According to a former naval officer in our armed forces who is also a former U. S. president, President Carter, the United States is no longer a functioning democracy.
According to Chalmers Johnson, a former Asian expert and CIA consultant turned public intellectual, we can be either a democracy or an empire, but not both.
Former U. S. Army colonel and now public intellectual Andrew Bacevitch explains why we can have either a functioning democracy or a large standing army and worldwide bases (that is, an empire), but not both.
Another public intellectual, Tony Judt, has written that we can have either a democracy or high income and wealth inequality, but not both.
Then there is humble me, up in NW Connecticut. What do I care?
But … I am getting worried about black helicopters landing on our little plot of land, probably bringing down the bluebird and wren houses we’ve set up out there. Hey, I am an American. Now, I know we Americans have enemies abroad, but I found out that I am being monitored by the national government, here in my quiet corner, according to information released by the renegade government operative Edward Snowden.
Also, last week I learned that there are 78 “fusion centers” across my country, operated by “state and local authorities,” a group including “dozens of officials from police and fire departments, federal agencies, and [this is especially intriguing] private companies.” (New York Times.) The centers have been funded by “hundreds of millions of dollars” from the Department of Homeland Security and “other federal agencies” as well as state governments…
This “wide net” — which seems mostly to have captured information from public social media such as Facebook — was notably employed to track the doings of the dreaded Occupy movement, which began to use the ultimate tool to undermine our nation’s security: peaceful public assembly for protest (initially, in this case, against the financial system as being undemocratic). At least Occupy didn’t target shopping.

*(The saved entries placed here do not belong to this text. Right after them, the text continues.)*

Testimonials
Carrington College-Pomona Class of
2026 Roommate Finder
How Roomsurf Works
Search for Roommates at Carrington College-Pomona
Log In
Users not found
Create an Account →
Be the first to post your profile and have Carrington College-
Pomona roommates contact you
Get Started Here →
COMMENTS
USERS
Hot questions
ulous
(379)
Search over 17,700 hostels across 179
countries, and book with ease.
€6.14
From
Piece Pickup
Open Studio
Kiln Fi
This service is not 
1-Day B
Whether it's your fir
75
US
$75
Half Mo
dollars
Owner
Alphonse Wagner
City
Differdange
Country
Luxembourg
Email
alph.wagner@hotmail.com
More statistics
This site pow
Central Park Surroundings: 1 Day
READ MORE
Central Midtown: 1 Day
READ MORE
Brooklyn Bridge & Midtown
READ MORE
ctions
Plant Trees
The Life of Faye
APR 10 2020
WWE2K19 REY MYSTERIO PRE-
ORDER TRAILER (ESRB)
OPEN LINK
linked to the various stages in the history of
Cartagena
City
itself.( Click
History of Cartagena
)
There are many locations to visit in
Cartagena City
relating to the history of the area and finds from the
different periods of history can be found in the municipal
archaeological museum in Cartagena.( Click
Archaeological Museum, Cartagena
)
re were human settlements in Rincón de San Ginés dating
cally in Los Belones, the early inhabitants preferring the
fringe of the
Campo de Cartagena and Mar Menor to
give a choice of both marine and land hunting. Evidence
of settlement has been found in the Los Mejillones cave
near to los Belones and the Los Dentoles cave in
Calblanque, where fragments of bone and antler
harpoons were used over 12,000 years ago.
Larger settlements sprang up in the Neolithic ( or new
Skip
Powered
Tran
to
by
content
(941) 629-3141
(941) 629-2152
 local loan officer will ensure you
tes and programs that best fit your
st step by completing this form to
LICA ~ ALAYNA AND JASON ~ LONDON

But then came this tidbit, some Orwellian and wryly amusing thoughts (New York Times again) from a flunky at Homeland Security. Saying that the fusion centers play an important role in helping law enforcement and emergency responders understand how to protect people [which “people” would that be?] during “large public events,” she continued that the centers are required [yeah, right] to protect privacy and civil liberties. More: Agencies receiving Homeland Security grants must [or else what?] follow guidelines similar to those adopted by that department, which forbid (oh, dear me!) the collection of information “solely for the purpose of monitoring activities protected by the U.S. Constitution, such as the First Amendment-protected freedoms of religion, speech, press, and peaceful assembly and protest.” Cue up the Star Spangled Banner.
However, the Times article goes on to catalog a number of instances that directly contradict that functionary’s reassuring rhetoric. Two of many examples of activities hoovered up by the centers: “yoga, faith & spirituality classes,” and the potential threats outlined in a report prepared by the International Council of Shopping Centers [!!], as implemented by the D.C. Metropolitan Police Department.

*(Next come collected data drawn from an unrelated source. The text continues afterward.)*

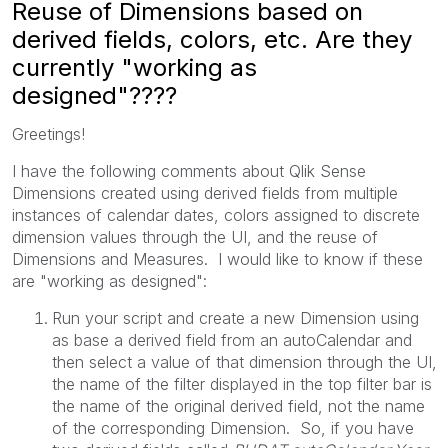
Reuse of Dimensions based on
derived fields, colors, etc. Are they
currently "working as
designed"????
Greetings!
I have the following comments about Qlik Sense
Dimensions created using derived fields from multiple
instances of calendar dates, colors assigned to discrete
dimension values through the UI, and the reuse of
Dimensions and Measures. I would like to know if these
are "working as designed":
Run your script and create a new Dimension using
as base a derived field from an autoCalendar and
then select a value of that dimension through the UI,
the name of the filter displayed in the top filter bar is
the name of the original derived field, not the name
of the corresponding Dimension. So, if you have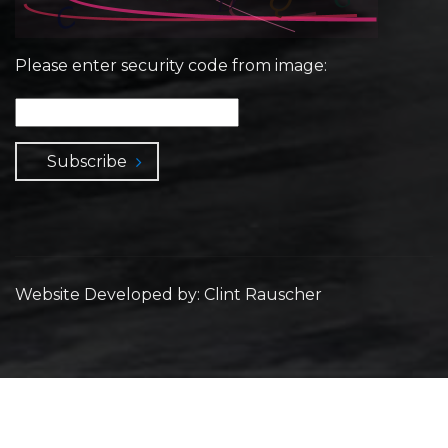
Please enter security code from image:
Subscribe
Website Developed by: Clint Rauscher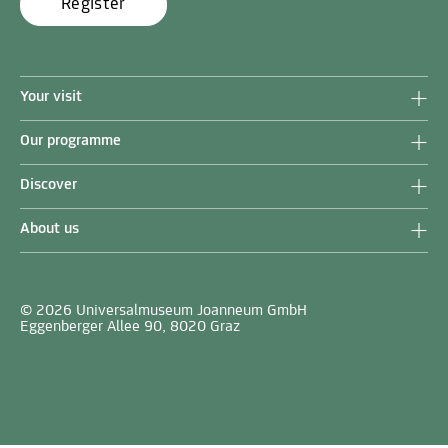
Register
Your visit
Our programme
Discover
About us
© 2026 Universalmuseum Joanneum GmbH
Eggenberger Allee 90, 8020 Graz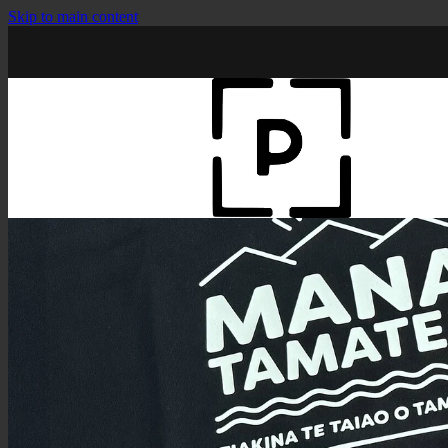
Skip to main content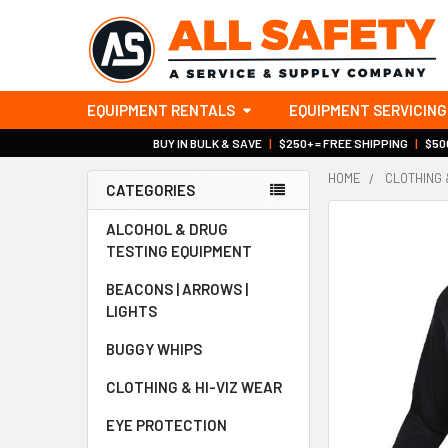
EQUIPMENT RENTALS
EQUIPMENT SERVICING
BUY IN BULK & SAVE
|
$250+ = FREE SHIPPING
|
$500
HOME
CLOTHING 
CATEGORIES
Sidebar
ALCOHOL & DRUG
TESTING EQUIPMENT
BEACONS | ARROWS |
LIGHTS
BUGGY WHIPS
CLOTHING & HI-VIZ WEAR
EYE PROTECTION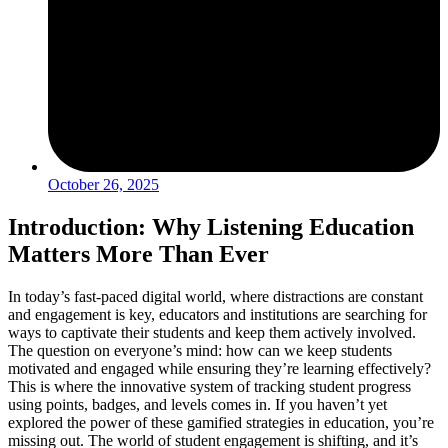
October 26, 2025
Introduction: Why Listening Education
Matters More Than Ever
In today’s fast-paced digital world, where distractions are constant
and engagement is key, educators and institutions are searching for
ways to captivate their students and keep them actively involved.
The question on everyone’s mind: how can we keep students
motivated and engaged while ensuring they’re learning effectively?
This is where the innovative system of tracking student progress
using points, badges, and levels comes in. If you haven’t yet
explored the power of these gamified strategies in education, you’re
missing out. The world of student engagement is shifting, and it’s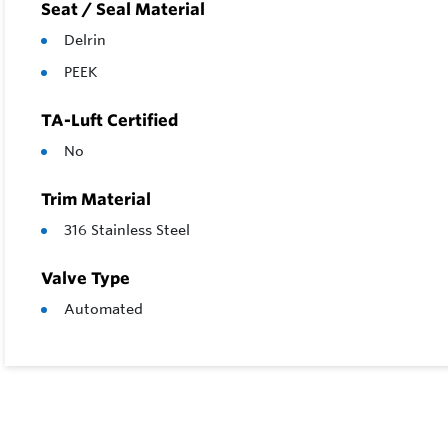
Seat / Seal Material
Delrin
PEEK
TA-Luft Certified
No
Trim Material
316 Stainless Steel
Valve Type
Automated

This latter item, like many of the others, was focused on the Occupy movement, in particular “its attitudes towards [sic] retail,” as well as a group of people who declared, on a website, that they would “intentionally forgo the [Black Friday] shopping frenzy.” Well, that last ugly bit of subversion does get America where it hurts, although I do wonder what James Madison would have to say about that threat?
I read, too, that the CIA has its own “venture capital arm,” called In-Q-Tel, which has invested in at least one private intelligence-gathering firm, called Palantir Technologies. Palantir is hired by all sorts of corporations and “other entities” to create and search “innovative” databases culled from disparate, “counterintuitive” areas of the lives of Americans. The Palantir executives are reportedly losing sleep over the possibility that “the government” may use Palantir capabilities to track its own citizens. Not to worry, guys; whatever put that notion into your noodles? ( For all the money we pour into the CIA and the NSA, I do wonder why they feel the need to reach outside for this effort. Maybe we taxpayers should privatize the CIA and the NSA to Palantir and the Private Army Formerly Known As Blackwater.)
I see these initiatives — and I would bet that there are others of which We the People do not know — as illustrating a central “tension” (aka contradiction) in present-day America: the constant reference to the principles on which the nation was founded, contrasted with the never-slaked thirst for that corrosive social obsession: Control. Control and fear — themes pervasive throughout the World’s Sole Remaining Superpower (per Condoleeza). Have these drives taken us to the point beyond which the overriding fear is of ... ourselves?